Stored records
▶
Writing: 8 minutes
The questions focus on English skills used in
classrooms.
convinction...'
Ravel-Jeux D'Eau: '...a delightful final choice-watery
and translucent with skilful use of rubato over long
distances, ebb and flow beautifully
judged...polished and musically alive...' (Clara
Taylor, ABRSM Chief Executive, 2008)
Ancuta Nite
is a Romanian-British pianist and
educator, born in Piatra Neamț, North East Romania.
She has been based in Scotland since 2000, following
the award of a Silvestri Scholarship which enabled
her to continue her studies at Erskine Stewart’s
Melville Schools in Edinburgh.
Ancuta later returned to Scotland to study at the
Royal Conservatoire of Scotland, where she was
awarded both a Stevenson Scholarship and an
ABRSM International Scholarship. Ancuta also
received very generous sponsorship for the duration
◀
PROBLEM DETAILS —
Please quote exactly the lines from the one containing "Ancuta Nite" through the last line of the records above, both included, and nothing else.

RESPONSE AREA —
Ancuta Nite
is a Romanian-British pianist and
educator, born in Piatra Neamț, North East Romania.
She has been based in Scotland since 2000, following
the award of a Silvestri Scholarship which enabled
her to continue her studies at Erskine Stewart’s
Melville Schools in Edinburgh.
Ancuta later returned to Scotland to study at the
Royal Conservatoire of Scotland, where she was
awarded both a Stevenson Scholarship and an
ABRSM International Scholarship. Ancuta also
received very generous sponsorship for the duration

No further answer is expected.